A letter from a mum to her murdered son 21 years after he was found stripped and strangled in woods in Peterborough
- Credit: Archant
As it approaches the 21st anniversary of the death of Rikki Neave his mother Ruth has written a heartfelt letter to the son who she says was a joy to have.
A campaign by the Cambs Times helped prompt police to reopen the case in the summer and on Monday November 16 the six year old’s story is set to be screened on the BBC’s Crimewatch. Since a new police team from the major crimes unit of Cambridgeshire, Hertfordshire and Bedfordshire police launched the investigation in June they have taken hundreds of fresh statements and taken numerous phone calls to help solve the murder.

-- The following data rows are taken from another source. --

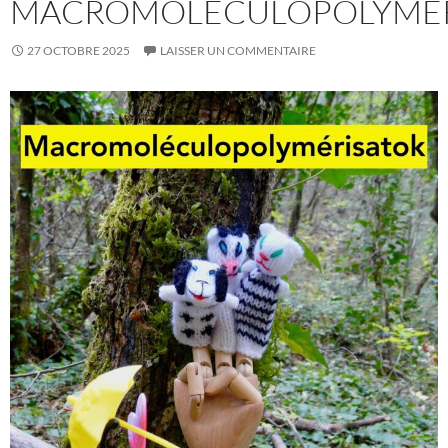
MACROMOLÉCULOPOLYMÉR
27 OCTOBRE 2025
LAISSER UN COMMENTAIRE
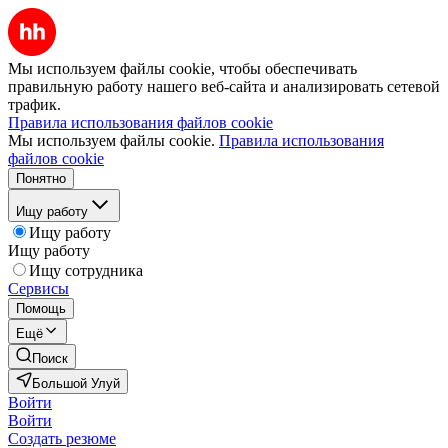
Мы используем файлы cookie, чтобы обеспечивать
правильную работу нашего веб-сайта и анализировать сетевой
трафик.
Правила использования файлов cookie
Мы используем файлы cookie.
Правила использования
файлов cookie
Понятно
Ищу работу
Ищу работу
Ищу работу
Ищу сотрудника
Сервисы
Помощь
Ещё
Поиск
Большой Улуй
Войти
Войти
Создать резюме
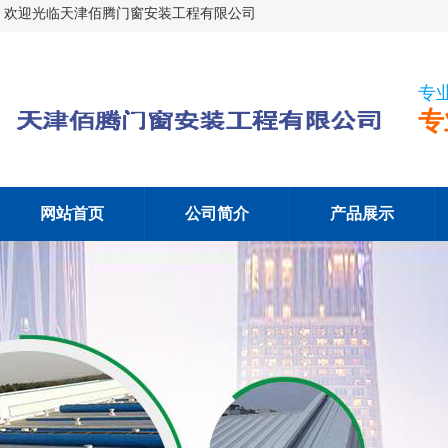
欢迎光临天津佰腾门窗安装工程有限公司
专
专
网站首页
公司简介
产品展示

The team continue to trace Rikki’s last movements and believe they have a much more detailed picture of what Rikki did on November 28 1994.His body was found early the next day, sprawled out in woodland near his Peterborough home. Police say they have been able to take advantage of the latest forensic and technological advances, speak to new witnesses and build a clearer picture of Rikki’s last movements.
RUTH’S LETTER TO HER SON RIKKI
My Dear Rikki Lea,
You were the best little boy I could ever wish for, a joy to have, a chunky monkey with dimples so cute and deep blue eyes that would melt my heart.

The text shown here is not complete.